Joaquim Torrent

Personal information
- Full name: Joaquim Torrent Dalmau
- Birth name: Joaquim Torrent i Dalmau
- Date of birth: 22 June 1917
- Place of birth: Girona, Spain
- Date of death: 12 September 1971 (aged 54)
- Place of death: El Prat de Llobregat, Spain
- Height: 1.79 m (5 ft 10 in)
- Position: Midfielder

Senior career*
- Years: Team / Apps / (Gls)
- 1939–1941: AE Prat
- 1941–1943: Espanyol
- 1942–1943: → Reus Deportiu (on loan)
- 1943–1946: Real Murcia
- 1946–1948: Reus Deportiu
- 1947: → Badalona (on loan)
- 1948–1949: Escoriaza
- 1952–1954: AE Prat

= Joaquim Torrent =

Spanish footballer

Joaquim Torrent Dalmau (22 June 1917 – 12 September 1971) was a Spanish footballer who played as a midfielder for Espanyol and Real Murcia in the 1940s.

==Career==
Born on 22 June 1917 in the Catalonian town of Girona, Torrent began his football career when the Spanish Civil War ended in 1939, playing for the Catalan team AE Prat, where he quickly stood out, so two years later, in 1941, he was signed by Espanyol, with whom he played in 10 official matches over two seasons, including four in La Liga.
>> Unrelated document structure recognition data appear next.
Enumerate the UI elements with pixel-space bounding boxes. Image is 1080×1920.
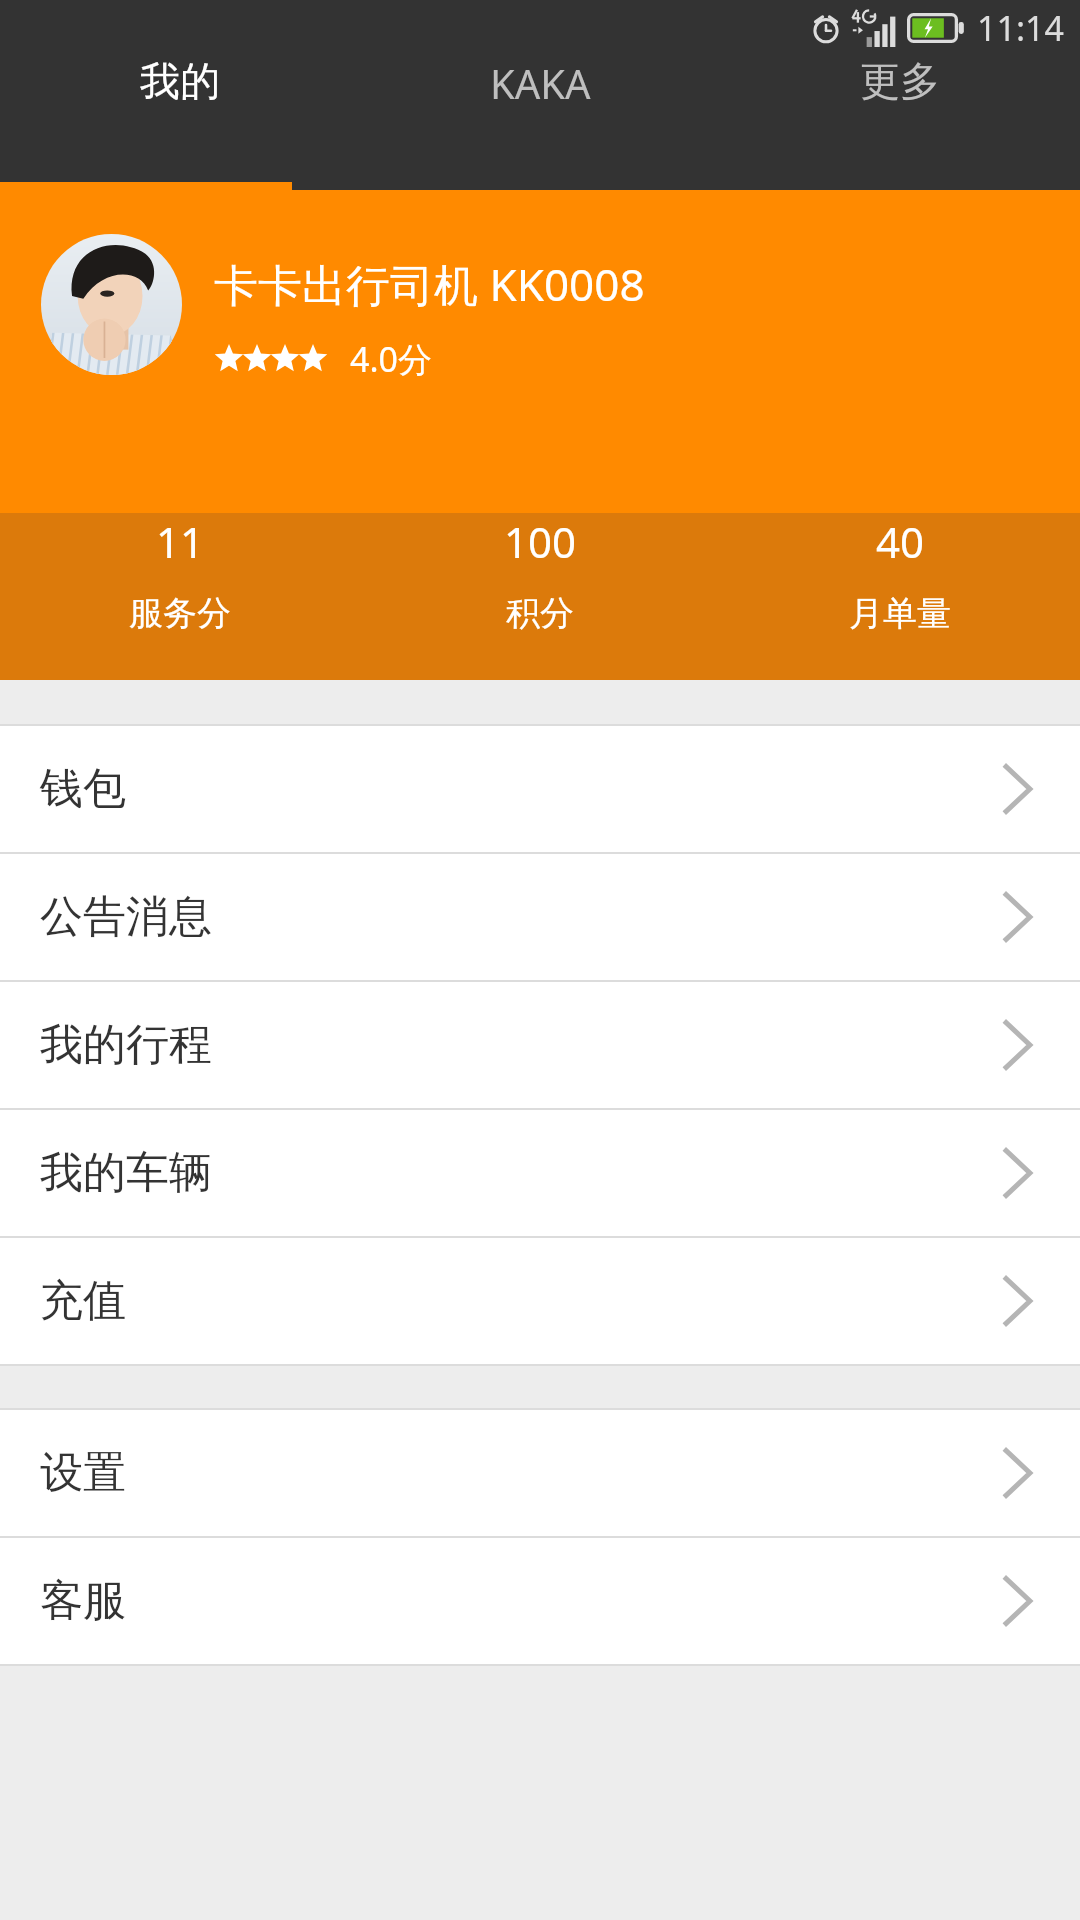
staticText: 公告消息 [40, 890, 212, 944]
staticText: 服务分 [129, 592, 231, 635]
button[interactable]: KAKA [360, 56, 720, 110]
other: 打开 设置 [1001, 1445, 1035, 1501]
staticText: 11 [156, 513, 205, 570]
staticText: 我的 [140, 56, 220, 106]
staticText: 我的车辆 [40, 1146, 212, 1200]
staticText: 充值 [40, 1274, 126, 1328]
button[interactable]: 100 [360, 513, 720, 635]
staticText: 月单量 [849, 592, 951, 635]
other: 打开 充值 [1001, 1273, 1035, 1329]
staticText: 积分 [506, 592, 574, 635]
staticText: 100 [504, 513, 577, 570]
staticText: 11:14 [977, 5, 1064, 51]
other: 打开 客服 [1001, 1573, 1035, 1629]
other: 打开 我的行程 [1001, 1017, 1035, 1073]
other: 打开 公告消息 [1001, 889, 1035, 945]
button[interactable]: 我的行程 [0, 982, 1080, 1108]
button[interactable]: 更多 [720, 56, 1080, 106]
button[interactable]: 卡卡出行司机 KK0008 [0, 190, 1080, 513]
staticText: 我的行程 [40, 1018, 212, 1072]
staticText: 钱包 [40, 762, 126, 816]
other: 打开 钱包 [1001, 761, 1035, 817]
button[interactable]: 客服 [0, 1538, 1080, 1664]
staticText: 4.0分 [350, 336, 433, 382]
button[interactable]: 充值 [0, 1238, 1080, 1364]
button[interactable]: 我的车辆 [0, 1110, 1080, 1236]
button[interactable]: 钱包 [0, 726, 1080, 852]
staticText: 40 [876, 513, 925, 570]
staticText: 客服 [40, 1574, 126, 1628]
other: 打开 我的车辆 [1001, 1145, 1035, 1201]
button[interactable]: 设置 [0, 1410, 1080, 1536]
staticText: 设置 [40, 1446, 126, 1500]
button[interactable]: 40 [720, 513, 1080, 635]
button[interactable]: 公告消息 [0, 854, 1080, 980]
staticText: 卡卡出行司机 KK0008 [214, 254, 645, 314]
staticText: KAKA [490, 56, 591, 110]
button[interactable]: 我的 [0, 56, 360, 106]
button[interactable]: 11 [0, 513, 360, 635]
staticText: 更多 [860, 56, 940, 106]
In his second season at Espanyol, he was loaned to Reus Deportiu, and the following year, he returned to the top-flight by joining Real Murcia, where he stayed for three years, from 1943 until 1946. In total, he played 19 La Liga matches for Espanyol and Real Murcia.

After leaving Murcia, Torrent went on to play for Reus Deportiu (1946–48), Badalona (1947), Escoriaza (1948–49), and AE Prat (1952–54).

==Death==
Torrent died in El Prat de Llobregat on 12 September 1971, at the age of 54.